まだまだ人々の熱狂をつくることはできる

 コロナ禍を経て、「危険なビーナス」など10月期のドラマがスタートし、21年1月からはドラマは通常通りの放映パターンに戻るはずだ。延期が発表された人気ドラマの続編「ドラゴン桜2」(仮)の放映がいつなのかも気になるところ。そんな中、瀬戸口氏は21年のドラマなど映像コンテンツのトレンドはどうなると予測しているのだろうか。

 「これだけ世の中が閉塞感を抱えているので、せめてエンターテインメントの世界だけでも前向きなものを求めたいという空気は強くあると思う。具体的にはいえないが、それに応えるような作品が増えていくのではないか」

 一方でコロナ禍では、Netflixなどの動画配信サービスが勢いを増した。しかし瀬戸口氏は「まだまだテレビのメディアパワーは強い」とみている。その根拠がリアルタイムの視聴者数だ。

 ビデオリサーチは、全国の個人視聴率から推計される到達人数(1分以上視聴した視聴者数)の提供も開始した。例えば「半沢直樹」の最終回だと、到達人数は3335.4万人(ビデオリサーチ調べ、TBS系列28局)という驚くべき数字になる。

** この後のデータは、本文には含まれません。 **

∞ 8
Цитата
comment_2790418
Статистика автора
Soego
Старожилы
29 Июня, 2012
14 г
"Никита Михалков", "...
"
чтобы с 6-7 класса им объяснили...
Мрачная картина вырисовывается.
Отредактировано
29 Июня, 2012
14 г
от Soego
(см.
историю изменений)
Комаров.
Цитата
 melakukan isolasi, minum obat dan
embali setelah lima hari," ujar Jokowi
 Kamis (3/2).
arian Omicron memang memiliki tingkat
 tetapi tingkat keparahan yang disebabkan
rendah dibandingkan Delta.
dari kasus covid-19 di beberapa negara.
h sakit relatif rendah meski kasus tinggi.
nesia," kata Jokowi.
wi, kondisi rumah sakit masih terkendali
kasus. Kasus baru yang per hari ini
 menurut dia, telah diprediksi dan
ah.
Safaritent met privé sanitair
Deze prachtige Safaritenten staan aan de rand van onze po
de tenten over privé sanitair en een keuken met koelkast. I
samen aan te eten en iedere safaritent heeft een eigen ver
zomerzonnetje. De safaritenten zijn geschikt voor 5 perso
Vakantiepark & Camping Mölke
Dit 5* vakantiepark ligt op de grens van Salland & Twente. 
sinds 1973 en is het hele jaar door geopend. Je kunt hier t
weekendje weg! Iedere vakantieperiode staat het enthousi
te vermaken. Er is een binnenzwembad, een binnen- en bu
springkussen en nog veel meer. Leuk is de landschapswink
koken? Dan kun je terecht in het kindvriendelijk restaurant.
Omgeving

 「視聴スタイルが多様化していく流れは止められない。けれど、3000万人以上の人がリアルタイムで同時に視聴するようなメディアはテレビの他にはない。7月期の3作品の結果から、いいドラマを作り続ければ人々の熱狂をつくることはまだまだできると確信している」

 TBSのドラマは21年も熱狂をつくり続けられるのか? 旗振り役を務める瀬戸口氏への期待は大きい。

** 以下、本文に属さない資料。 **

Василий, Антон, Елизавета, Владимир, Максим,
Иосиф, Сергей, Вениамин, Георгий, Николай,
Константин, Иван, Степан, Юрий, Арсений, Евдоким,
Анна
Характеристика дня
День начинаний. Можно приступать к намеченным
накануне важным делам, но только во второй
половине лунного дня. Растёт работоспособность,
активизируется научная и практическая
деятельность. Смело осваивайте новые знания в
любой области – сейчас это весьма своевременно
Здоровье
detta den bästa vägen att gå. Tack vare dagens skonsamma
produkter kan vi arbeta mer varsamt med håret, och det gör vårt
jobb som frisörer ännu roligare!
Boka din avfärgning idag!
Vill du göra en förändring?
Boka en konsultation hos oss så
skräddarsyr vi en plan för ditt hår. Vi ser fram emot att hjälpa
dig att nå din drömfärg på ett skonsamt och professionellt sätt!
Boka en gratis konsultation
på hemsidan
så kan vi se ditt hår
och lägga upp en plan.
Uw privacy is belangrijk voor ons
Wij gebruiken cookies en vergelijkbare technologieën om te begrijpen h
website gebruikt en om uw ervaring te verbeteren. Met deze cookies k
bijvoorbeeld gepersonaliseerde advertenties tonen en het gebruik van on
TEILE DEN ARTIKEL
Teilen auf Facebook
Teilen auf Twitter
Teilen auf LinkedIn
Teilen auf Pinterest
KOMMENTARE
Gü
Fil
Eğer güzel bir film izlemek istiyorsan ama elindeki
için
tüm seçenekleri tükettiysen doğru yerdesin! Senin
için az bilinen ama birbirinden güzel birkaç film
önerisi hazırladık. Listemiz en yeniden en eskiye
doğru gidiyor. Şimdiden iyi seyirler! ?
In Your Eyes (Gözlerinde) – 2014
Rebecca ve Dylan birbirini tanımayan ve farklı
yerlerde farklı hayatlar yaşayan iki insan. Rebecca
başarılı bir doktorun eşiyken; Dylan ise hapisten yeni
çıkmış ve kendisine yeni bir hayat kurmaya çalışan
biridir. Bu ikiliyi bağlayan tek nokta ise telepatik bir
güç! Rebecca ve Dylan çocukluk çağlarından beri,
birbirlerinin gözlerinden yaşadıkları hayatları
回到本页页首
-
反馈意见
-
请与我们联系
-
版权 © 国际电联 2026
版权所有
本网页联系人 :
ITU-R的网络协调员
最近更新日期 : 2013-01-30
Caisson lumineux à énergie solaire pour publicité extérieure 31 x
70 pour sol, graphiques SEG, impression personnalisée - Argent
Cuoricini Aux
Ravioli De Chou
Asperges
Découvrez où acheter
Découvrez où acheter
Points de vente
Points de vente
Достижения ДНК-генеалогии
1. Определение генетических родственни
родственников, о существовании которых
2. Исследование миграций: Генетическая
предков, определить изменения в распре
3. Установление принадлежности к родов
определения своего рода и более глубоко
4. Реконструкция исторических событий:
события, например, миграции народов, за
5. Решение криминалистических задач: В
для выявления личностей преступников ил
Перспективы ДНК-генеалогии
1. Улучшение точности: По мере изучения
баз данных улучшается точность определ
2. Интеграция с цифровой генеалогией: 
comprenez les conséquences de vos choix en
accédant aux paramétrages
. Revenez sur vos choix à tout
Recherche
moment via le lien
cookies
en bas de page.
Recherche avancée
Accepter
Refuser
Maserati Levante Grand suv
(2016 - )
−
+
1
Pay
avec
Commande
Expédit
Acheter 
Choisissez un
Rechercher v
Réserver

「危険なビーナス」(TBS系にて毎週日曜よる9時放送中)(C)TBS
「危険なビーナス」(TBS系にて毎週日曜よる9時放送中)(C)TBS
ヒットをつくる人の素顔

これまでで1番印象に残っているドラマ作品は?

1986年に放映された「男女7人夏物語」。鹿児島で暮らす中学生にとって最終回のラストシーンが衝撃的で、「東京の大人ってこんな恋愛の選択をするんだ」と驚いた。いまだに、そのシーンは強烈に頭の中に残っている。

日々の情報源はなんですか?

打ち合わせなどで外出したときに、その街の本屋さんやレンタルビデオ屋さんに入店して、どんな本やビデオが並んでいるかを見ること。店ごとにラインアップが千差万別で脳が刺激されるし、ネットサーフィンばかりだと自分の求める情報を探すだけになってしまうことが多いので。そして積極的に人と話をするようにしている。それこそドラマを作るときはさまざまな人に取材をし、そこで聞いた話がドラマのネタになったり、キャラクターの血肉になったりすることが多い。